━━━ DATA TO PROCESS ━━━

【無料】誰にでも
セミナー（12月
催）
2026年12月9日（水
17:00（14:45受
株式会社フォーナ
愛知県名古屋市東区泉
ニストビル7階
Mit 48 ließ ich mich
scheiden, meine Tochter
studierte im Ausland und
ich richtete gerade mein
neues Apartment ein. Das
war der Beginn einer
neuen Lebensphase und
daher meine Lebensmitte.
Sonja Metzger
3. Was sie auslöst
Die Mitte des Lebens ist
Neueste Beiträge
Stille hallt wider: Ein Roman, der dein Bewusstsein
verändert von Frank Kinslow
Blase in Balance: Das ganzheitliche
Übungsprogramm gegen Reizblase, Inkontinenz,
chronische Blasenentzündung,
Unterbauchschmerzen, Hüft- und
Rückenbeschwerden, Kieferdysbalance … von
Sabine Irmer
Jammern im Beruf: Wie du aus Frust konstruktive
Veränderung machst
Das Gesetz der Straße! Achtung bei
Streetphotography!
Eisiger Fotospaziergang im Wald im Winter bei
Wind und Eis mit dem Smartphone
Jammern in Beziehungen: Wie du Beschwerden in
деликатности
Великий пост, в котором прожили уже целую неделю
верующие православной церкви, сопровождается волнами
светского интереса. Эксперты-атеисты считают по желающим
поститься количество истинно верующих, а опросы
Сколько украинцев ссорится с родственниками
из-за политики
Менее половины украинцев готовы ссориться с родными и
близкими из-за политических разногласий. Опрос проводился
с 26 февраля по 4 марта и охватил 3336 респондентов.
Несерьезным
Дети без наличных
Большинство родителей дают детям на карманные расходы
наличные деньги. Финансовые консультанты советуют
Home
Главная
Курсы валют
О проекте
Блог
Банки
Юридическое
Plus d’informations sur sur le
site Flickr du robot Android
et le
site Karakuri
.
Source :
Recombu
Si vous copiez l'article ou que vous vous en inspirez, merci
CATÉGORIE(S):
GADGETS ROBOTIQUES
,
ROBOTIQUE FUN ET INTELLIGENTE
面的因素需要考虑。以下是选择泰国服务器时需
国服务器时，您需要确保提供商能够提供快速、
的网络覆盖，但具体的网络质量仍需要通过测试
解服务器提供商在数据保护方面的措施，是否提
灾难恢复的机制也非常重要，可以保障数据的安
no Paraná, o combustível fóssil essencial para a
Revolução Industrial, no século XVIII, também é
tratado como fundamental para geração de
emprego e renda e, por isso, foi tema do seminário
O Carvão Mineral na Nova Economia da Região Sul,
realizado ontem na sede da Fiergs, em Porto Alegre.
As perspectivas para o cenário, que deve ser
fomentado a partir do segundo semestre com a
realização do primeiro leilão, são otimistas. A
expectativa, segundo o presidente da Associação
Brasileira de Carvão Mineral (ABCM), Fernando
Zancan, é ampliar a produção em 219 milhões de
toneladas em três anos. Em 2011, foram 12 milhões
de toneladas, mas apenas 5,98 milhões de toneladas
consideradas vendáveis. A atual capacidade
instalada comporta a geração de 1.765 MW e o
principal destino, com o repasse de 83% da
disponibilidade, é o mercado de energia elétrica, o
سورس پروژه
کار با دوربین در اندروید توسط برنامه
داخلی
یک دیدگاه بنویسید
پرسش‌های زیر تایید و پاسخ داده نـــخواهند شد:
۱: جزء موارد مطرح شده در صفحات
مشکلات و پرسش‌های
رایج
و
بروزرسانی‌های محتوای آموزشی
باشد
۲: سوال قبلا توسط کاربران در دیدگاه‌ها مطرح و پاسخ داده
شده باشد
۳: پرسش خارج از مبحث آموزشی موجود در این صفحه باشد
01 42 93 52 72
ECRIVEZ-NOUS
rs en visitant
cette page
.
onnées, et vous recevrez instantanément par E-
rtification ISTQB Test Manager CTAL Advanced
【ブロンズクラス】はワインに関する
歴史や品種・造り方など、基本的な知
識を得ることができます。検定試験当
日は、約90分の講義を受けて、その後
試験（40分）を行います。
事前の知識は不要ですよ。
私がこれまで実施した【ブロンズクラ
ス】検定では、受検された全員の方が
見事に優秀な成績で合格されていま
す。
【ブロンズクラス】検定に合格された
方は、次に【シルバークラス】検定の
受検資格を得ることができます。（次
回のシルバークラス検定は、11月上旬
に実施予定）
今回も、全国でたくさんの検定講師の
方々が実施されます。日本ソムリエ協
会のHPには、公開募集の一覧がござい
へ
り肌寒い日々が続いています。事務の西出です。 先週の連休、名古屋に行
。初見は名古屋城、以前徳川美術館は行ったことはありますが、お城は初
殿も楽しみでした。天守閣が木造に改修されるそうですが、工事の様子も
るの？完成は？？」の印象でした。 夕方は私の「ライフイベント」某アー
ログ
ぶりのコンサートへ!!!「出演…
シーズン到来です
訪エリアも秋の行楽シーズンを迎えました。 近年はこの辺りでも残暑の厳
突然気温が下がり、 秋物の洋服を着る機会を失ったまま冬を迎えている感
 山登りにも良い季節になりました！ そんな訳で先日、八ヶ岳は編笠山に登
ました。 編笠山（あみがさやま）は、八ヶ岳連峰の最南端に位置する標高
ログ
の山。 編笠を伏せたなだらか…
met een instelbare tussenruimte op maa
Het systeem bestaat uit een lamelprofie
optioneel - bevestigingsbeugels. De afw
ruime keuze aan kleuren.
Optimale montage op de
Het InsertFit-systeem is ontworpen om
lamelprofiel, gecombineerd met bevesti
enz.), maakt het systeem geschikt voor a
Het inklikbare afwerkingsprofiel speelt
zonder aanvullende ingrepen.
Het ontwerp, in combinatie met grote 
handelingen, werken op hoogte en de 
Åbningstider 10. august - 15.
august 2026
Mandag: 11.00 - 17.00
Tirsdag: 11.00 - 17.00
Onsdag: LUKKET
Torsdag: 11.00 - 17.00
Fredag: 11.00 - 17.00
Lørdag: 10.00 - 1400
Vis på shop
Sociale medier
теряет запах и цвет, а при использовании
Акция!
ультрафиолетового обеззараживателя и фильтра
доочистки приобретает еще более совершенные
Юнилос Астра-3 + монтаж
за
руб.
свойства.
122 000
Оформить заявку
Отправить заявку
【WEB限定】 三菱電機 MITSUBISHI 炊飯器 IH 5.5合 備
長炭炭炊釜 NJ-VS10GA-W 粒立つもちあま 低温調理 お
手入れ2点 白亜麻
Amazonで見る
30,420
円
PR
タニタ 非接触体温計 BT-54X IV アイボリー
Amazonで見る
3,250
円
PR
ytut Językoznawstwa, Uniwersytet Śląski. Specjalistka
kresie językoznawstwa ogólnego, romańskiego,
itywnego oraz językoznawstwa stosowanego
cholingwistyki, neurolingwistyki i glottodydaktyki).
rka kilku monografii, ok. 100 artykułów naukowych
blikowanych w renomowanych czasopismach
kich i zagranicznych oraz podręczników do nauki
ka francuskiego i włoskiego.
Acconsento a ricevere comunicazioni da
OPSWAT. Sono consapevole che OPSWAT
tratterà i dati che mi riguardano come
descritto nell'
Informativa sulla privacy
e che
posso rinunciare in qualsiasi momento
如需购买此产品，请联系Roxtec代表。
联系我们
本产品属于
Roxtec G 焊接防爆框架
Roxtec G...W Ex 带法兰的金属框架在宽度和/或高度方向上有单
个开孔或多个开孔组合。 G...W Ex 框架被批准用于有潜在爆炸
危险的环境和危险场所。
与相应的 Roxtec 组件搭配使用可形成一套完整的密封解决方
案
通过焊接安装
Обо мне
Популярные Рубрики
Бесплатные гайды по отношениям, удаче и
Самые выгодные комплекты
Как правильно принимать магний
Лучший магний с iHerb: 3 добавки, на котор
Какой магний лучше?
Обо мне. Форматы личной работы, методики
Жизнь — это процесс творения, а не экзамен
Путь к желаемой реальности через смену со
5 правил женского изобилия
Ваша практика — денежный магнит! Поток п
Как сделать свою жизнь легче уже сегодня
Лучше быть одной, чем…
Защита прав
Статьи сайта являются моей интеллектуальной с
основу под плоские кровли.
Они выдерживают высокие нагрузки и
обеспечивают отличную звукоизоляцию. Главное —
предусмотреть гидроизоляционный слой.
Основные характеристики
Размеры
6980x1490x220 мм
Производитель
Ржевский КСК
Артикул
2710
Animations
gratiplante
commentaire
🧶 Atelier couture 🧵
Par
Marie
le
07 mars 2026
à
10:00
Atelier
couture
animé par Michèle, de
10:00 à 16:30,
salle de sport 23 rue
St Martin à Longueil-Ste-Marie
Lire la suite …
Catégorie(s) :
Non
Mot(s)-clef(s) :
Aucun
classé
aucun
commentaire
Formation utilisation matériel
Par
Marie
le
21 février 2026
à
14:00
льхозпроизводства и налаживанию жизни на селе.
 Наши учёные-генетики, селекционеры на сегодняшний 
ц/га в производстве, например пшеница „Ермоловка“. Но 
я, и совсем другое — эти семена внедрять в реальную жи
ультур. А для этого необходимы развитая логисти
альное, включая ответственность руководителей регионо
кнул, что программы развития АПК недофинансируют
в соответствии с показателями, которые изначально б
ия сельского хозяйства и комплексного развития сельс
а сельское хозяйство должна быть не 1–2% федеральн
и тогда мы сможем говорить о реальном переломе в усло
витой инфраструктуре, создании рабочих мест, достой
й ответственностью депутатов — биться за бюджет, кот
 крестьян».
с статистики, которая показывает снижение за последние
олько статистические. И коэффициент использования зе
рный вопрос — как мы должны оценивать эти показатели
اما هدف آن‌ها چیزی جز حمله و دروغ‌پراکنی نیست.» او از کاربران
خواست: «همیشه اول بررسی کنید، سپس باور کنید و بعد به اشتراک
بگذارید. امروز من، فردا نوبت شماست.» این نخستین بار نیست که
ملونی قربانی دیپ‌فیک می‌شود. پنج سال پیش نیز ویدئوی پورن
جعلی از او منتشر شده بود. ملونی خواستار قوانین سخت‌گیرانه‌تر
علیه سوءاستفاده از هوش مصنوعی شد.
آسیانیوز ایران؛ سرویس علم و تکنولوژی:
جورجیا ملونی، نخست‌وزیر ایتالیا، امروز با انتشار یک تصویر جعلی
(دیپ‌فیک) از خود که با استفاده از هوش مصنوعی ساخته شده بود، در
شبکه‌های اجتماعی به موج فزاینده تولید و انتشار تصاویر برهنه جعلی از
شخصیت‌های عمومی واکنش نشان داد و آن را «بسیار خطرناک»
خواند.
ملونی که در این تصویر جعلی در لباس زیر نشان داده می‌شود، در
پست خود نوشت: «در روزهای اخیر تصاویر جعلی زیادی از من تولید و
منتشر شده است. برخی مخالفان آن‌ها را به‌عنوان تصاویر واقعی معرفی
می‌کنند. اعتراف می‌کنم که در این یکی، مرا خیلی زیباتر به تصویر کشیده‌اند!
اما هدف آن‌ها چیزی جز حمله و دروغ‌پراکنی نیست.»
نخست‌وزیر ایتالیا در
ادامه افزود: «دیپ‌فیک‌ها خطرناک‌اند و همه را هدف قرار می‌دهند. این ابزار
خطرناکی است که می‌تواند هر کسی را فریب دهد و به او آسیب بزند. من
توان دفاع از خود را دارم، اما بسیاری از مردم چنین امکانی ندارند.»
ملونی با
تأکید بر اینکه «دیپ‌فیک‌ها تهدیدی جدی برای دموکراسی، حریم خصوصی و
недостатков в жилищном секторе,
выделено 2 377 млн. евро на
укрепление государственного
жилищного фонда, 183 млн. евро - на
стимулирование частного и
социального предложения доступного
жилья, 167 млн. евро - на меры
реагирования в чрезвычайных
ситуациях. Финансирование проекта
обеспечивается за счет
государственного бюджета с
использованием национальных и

━━━

Your answer should consist of all lines above that include the string "تصاویر".

شبکه‌های اجتماعی به موج فزاینده تولید و انتشار تصاویر برهنه جعلی از
پست خود نوشت: «در روزهای اخیر تصاویر جعلی زیادی از من تولید و
منتشر شده است. برخی مخالفان آن‌ها را به‌عنوان تصاویر واقعی معرفی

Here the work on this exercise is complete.